Lewis: Friday May 31st 1805. The hills and river Clifts which we passed today exhibit a most romantic appearance. The bluffs of the river rise to the hight of 300 feet and in most places nearly perpendicular; they are formed of remarkable white sandstone which is sufficiently soft to give way readily to the impression of water; The water in the course of time in decending from those hills and plains on either side of the river has trickled down the soft sand clifts and woarn it into a thousand grotesque figures, which with the help of a little immagination and an oblique view at a distance are made to represent eligant ranges of lofty freestone buildings, having their parapets well stocked with statuary; collumns of various sculpture both grooved and plain, are seen supporting long galleries in front of those buildings; in other places on a much nearer approach we see the remains or ruins of eligant buildings; [and] a number of the small martin which build their nests with clay, and which were seen hovering about the tops of the collumns did not the less remind us of some of those large stone buildings in the U' States. the thin stratas of hard freestone intermixed with the soft sandstone seems to have aided the water in forming this curious scenery. As we passed on it seemed as if those seens of visionary inchantment would never have and end; for here it is too that nature presents to the view of the traveler vast ranges of walls of tolerable workmanship, so perfect indeed that I should have thought that nature had attempted here to rival the human art of masonry had I not recollected that she had first began her work.

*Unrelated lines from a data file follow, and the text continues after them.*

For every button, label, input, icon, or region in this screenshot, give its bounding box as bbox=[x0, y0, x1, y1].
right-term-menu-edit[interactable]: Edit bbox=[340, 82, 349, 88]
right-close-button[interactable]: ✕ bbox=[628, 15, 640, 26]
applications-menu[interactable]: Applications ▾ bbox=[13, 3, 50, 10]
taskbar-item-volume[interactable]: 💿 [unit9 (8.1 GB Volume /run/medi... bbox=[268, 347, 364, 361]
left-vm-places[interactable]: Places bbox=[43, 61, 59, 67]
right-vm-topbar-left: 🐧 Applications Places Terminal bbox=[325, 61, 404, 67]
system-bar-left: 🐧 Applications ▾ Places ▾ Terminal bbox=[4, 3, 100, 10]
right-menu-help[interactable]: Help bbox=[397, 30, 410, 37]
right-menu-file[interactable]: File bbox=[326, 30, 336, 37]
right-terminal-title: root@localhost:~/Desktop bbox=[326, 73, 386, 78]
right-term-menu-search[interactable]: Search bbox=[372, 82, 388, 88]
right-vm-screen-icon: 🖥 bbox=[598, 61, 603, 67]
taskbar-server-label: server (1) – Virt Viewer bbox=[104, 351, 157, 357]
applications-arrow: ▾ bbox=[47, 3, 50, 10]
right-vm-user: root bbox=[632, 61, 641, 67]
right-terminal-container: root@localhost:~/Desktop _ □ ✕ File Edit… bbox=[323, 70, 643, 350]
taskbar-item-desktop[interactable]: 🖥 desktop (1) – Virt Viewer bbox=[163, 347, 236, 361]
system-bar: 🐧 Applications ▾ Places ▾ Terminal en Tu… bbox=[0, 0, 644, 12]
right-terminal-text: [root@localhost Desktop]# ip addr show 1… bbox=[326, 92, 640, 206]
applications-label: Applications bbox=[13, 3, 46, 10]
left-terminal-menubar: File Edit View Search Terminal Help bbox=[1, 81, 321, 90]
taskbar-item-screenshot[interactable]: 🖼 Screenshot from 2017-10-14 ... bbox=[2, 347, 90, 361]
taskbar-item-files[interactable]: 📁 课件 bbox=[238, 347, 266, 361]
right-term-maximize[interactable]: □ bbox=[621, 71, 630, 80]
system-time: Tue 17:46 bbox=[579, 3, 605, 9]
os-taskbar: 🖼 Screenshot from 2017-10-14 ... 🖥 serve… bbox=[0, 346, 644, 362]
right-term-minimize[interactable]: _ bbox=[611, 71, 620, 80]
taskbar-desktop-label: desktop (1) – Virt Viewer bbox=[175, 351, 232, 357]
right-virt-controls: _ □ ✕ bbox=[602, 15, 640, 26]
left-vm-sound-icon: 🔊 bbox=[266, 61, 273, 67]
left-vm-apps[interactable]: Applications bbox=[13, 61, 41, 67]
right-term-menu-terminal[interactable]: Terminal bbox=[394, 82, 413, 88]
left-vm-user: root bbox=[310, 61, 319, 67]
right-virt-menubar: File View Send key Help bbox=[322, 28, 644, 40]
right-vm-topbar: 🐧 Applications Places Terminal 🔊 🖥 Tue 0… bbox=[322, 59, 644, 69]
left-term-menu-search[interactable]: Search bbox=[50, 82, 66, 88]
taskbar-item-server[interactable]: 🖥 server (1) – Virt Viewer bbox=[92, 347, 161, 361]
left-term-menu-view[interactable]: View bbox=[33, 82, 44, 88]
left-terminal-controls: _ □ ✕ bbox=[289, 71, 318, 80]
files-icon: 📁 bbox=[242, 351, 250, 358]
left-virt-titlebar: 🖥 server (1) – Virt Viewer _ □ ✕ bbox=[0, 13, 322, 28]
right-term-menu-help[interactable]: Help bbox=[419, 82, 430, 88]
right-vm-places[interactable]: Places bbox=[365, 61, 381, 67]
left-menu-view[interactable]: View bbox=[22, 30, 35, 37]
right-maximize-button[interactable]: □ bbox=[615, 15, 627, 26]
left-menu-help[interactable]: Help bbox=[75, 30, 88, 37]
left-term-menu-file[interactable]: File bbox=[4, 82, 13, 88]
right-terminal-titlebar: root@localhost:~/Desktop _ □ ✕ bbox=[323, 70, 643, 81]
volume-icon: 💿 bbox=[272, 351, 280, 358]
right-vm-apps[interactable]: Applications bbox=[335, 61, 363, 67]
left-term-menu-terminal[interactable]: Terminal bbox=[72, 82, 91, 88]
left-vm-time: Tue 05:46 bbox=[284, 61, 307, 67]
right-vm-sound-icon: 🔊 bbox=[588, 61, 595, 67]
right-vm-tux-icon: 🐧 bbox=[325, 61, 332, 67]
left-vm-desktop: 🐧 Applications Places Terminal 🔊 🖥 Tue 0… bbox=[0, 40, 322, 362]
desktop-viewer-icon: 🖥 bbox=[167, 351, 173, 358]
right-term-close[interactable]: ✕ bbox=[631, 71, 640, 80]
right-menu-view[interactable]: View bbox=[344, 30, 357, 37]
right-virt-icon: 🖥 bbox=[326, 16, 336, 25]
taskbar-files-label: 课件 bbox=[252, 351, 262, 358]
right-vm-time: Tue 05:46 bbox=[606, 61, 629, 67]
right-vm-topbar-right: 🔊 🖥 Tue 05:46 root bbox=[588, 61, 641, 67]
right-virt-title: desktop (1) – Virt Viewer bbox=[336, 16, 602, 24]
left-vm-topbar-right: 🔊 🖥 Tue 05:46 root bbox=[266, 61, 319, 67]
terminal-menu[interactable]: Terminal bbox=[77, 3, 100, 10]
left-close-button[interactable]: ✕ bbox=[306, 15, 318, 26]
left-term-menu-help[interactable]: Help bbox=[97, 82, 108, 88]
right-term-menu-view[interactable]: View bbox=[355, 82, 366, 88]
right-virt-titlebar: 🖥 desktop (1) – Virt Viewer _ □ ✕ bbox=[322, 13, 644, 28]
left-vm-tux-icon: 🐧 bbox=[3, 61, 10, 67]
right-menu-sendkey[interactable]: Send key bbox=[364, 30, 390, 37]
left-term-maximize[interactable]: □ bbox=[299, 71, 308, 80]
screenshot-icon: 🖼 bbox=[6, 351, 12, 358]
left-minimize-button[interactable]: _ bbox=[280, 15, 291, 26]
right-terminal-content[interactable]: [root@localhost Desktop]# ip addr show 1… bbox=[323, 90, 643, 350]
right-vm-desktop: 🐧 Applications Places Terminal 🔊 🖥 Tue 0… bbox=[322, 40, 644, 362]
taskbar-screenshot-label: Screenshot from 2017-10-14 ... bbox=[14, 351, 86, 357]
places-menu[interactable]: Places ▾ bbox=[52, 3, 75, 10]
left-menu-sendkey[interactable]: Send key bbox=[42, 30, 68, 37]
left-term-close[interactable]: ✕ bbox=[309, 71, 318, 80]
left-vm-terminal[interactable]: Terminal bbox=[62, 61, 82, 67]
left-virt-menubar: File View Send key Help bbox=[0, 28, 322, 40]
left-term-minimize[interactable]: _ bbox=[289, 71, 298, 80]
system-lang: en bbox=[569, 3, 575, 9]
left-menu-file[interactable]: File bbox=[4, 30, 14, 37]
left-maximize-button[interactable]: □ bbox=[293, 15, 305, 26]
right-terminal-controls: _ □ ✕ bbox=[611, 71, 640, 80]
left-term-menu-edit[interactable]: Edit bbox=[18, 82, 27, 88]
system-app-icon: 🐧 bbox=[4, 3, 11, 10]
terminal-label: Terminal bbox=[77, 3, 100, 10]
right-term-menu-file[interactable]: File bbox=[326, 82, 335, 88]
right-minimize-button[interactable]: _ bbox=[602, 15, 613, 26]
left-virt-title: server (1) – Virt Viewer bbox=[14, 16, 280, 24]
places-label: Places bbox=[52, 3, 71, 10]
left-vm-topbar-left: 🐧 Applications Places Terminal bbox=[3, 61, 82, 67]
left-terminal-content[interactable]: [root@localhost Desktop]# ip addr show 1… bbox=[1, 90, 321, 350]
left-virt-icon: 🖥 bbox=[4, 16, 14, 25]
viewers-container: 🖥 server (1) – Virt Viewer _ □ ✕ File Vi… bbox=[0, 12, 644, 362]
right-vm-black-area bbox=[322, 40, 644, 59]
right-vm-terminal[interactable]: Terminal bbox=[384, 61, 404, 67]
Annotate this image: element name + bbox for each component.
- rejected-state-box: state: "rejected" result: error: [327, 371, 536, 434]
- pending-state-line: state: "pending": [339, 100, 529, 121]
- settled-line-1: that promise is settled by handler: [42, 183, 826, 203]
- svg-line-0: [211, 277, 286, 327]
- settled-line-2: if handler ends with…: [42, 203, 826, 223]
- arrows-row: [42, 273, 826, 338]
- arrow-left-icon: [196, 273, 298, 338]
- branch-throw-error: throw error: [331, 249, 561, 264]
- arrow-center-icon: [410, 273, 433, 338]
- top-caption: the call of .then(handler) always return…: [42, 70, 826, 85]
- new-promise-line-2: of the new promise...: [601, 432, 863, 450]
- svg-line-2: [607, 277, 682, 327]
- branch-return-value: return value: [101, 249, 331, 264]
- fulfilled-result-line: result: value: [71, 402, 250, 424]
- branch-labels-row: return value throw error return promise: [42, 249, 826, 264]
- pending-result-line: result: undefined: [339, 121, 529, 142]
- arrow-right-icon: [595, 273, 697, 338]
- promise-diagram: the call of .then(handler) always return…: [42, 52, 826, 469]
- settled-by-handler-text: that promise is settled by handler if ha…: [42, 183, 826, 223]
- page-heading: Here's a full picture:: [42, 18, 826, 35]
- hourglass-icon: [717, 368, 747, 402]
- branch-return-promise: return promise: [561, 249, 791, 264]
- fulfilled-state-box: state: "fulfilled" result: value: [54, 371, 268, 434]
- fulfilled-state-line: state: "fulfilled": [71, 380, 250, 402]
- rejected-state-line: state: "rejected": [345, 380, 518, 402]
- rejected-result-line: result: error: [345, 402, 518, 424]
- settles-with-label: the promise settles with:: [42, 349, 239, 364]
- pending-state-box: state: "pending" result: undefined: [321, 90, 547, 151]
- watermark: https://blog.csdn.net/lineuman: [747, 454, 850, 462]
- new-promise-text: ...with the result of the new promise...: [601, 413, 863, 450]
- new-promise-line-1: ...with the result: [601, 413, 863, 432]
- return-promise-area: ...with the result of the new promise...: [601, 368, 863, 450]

Lewis: Thursday June 20th 1805. the Mountains to the N. W. and West of us are Still entirely Covered are white and glitter with the reflection of the Sun. I do not believe that the Clouds that pervale at this Season of the year reach the Summits of those lofty mountains; and if they do the probability is that they deposit Snow only for there has been no proceptable diminution of the Snow which they Contain Since we first Saw them. I have thought it probable that these mountains might have derived their appellation of Shineing Mountains from their glittering appearance when the Sun Shines in certain directions on the Snow which Cover them.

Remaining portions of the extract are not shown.